Hey OP! Hopefully, I may be able to help provide some possible suggestions. I will say, after reading through your post, replacing this kind of infrastructure is coincidentally what the Scale team built Scale ComputingOpens a new window for. With Scale clusters at both sides, you would be able to radically streamline your processes, eliminate the SAN arrays entirely, eliminate your layer2 iSCSI SAN subnets, utilize the built in replication between the sites and do it all for less than you would spend on a refresh of his infra.
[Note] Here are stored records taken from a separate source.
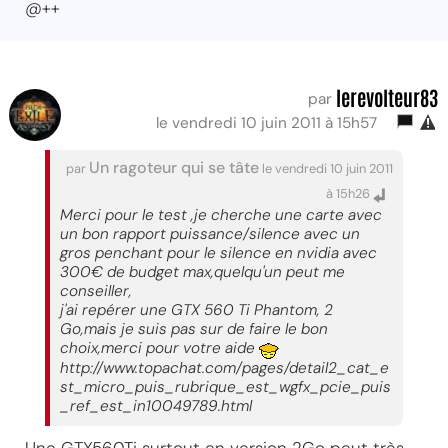
@++
lerevolteur83
par
le vendredi 10 juin 2011 à 15h57
Un ragoteur qui se tâte
par
le vendredi 10 juin 2011
à 15h26
Merci pour le test ,je cherche une carte avec
un bon rapport puissance/silence avec un
gros penchant pour le silence en nvidia avec
300€ de budget max,quelqu'un peut me
conseiller,
j'ai repérer une GTX 560 Ti Phantom, 2
Go,mais je suis pas sur de faire le bon
choix,merci pour votre aide
http://www.topachat.com/pages/detail2_cat_e
st_micro_puis_rubrique_est_wgfx_pcie_puis
_ref_est_in10049789.html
Likewise, you could also leverage Acronis to send additional backups to literally ANY cost effective storage location (up to 5 simultaneous storage locations).
If you happen to be interested, I'm happy to help get you connected with the team. Just send over a private message my way!
Or, if you'd like to contact directly, you can do so here: https://www.scalecomputing.com/contactOpens a new window
Good luck in your search! And, feel free to reach out.
I've recently started working at a place, where I'm trying to plan out the IT strategy for business continuity.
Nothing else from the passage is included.